1: kd> dq nt!MiGetPteAddress + 0x13 L1
fffff804`1853273b ffffbf80`00000000
Supposedly the PT base address is 0xffffbf80`00000000. We can check in WinDbg using the !pte command to get the address of the NULL page. The NULL page is at offset 0x00 in the PT structure, so it’s PTE address is the same as the PT base address.
1: kd> !pte 0x0
VA 0000000000000000
PXE at FFFFBFDFEFF7F000 PPE at FFFFBFDFEFE00000 PDE at FFFFBFDFC0000000 PTE at FFFFBF8000000000
contains 0A00000085F1F867 contains 0000000000000000
pfn 85f1f ---DA--UWEV contains 0000000000000000
not valid
Notice “PTE at FFFFBF8000000000” in the response. This confirms that the numbers match. If you have a read primitive, and are able to use it to read the PT base address from nt!MiGetPteAddress, you can then calculate the virtual address for the PTE of any address of your choosing. We know that there are 0x1000 bytes per page. Each page table entry is 0x8 bytes in size. The PTE for the first page in this example would be stored at 0xFFFFBF80`00000000. The second page PTE would be at 0xFFFFBF80`00000008. We can follow this process to calculate the PTE for a give virtual address:
- Divide the virtual address by 0x1000 (Size of a memory page)

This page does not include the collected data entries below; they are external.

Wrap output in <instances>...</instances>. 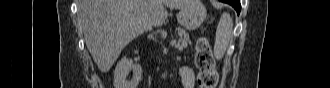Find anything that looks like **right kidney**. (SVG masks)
Listing matches in <instances>:
<instances>
[{"instance_id": "1", "label": "right kidney", "mask_w": 330, "mask_h": 88, "mask_svg": "<svg viewBox=\"0 0 330 88\" xmlns=\"http://www.w3.org/2000/svg\"><path fill=\"white\" fill-rule=\"evenodd\" d=\"M133 71V78L128 81V74ZM142 77V68L139 64H132L123 57L116 65L114 71V88H136Z\"/></svg>"}]
</instances>
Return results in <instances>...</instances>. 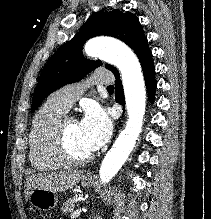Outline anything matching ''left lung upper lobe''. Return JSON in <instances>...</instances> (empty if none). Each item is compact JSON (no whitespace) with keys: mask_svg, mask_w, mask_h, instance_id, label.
Segmentation results:
<instances>
[{"mask_svg":"<svg viewBox=\"0 0 211 219\" xmlns=\"http://www.w3.org/2000/svg\"><path fill=\"white\" fill-rule=\"evenodd\" d=\"M100 35L118 38L134 52L145 39L142 25L133 13H122L116 9L93 14L80 31L61 46L47 62L34 91L32 111L56 89L81 80L88 72L102 65L101 61L87 60L82 55L84 43L89 38ZM105 67L112 72L117 70L109 64Z\"/></svg>","mask_w":211,"mask_h":219,"instance_id":"5c2ea615","label":"left lung upper lobe"}]
</instances>
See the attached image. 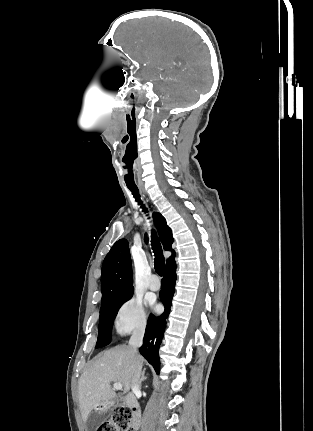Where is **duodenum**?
<instances>
[{
	"label": "duodenum",
	"mask_w": 313,
	"mask_h": 431,
	"mask_svg": "<svg viewBox=\"0 0 313 431\" xmlns=\"http://www.w3.org/2000/svg\"><path fill=\"white\" fill-rule=\"evenodd\" d=\"M124 403L130 408L133 417V428L137 429L140 425V408L136 398L133 395H127Z\"/></svg>",
	"instance_id": "duodenum-1"
}]
</instances>
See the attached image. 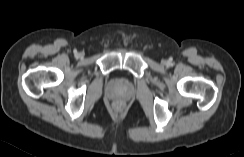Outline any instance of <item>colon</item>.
<instances>
[{"instance_id": "5ec220e1", "label": "colon", "mask_w": 244, "mask_h": 157, "mask_svg": "<svg viewBox=\"0 0 244 157\" xmlns=\"http://www.w3.org/2000/svg\"><path fill=\"white\" fill-rule=\"evenodd\" d=\"M116 107L119 109V108H121L122 107V103L121 102H118L117 104H116Z\"/></svg>"}]
</instances>
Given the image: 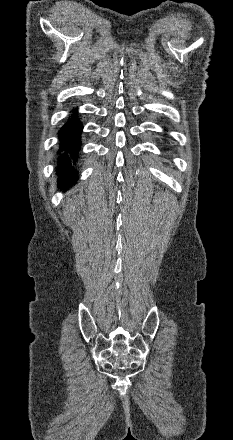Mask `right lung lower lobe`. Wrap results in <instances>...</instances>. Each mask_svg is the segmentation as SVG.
Masks as SVG:
<instances>
[{
	"instance_id": "obj_1",
	"label": "right lung lower lobe",
	"mask_w": 233,
	"mask_h": 440,
	"mask_svg": "<svg viewBox=\"0 0 233 440\" xmlns=\"http://www.w3.org/2000/svg\"><path fill=\"white\" fill-rule=\"evenodd\" d=\"M81 123L73 117L67 122L59 131V137L61 141L60 152L66 151L60 158L59 173V186L62 188L70 186L75 180L76 171L72 168L70 162L71 158H74L80 147V134L82 131Z\"/></svg>"
}]
</instances>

- Multiple the result by 0x08 (Size of a PTE)
- Add the PTE base address
We can build a simple formula to calculate the PTE virtual address from a given process virtual address:
0x00000000`44440000 / 0x1000 * 0x08 + 0xFFFFBF80`00000000
In this case, the PTE virtual address would be 0xFFFFBF80`00222200.
Conclusion
Bypassing SMEP is fairly simple. You only need to flip a single bit in memory. It’s simple enough to take a known formula and apply it in an exploit to accomplish the task. Understanding how and why this bypass works is much more complex. I needed to re-read my course material a few times and walk through the process myself with WinDbg to really solidify my understanding. I also found that writing this post was extremely helpful to ensure I really understood the concepts.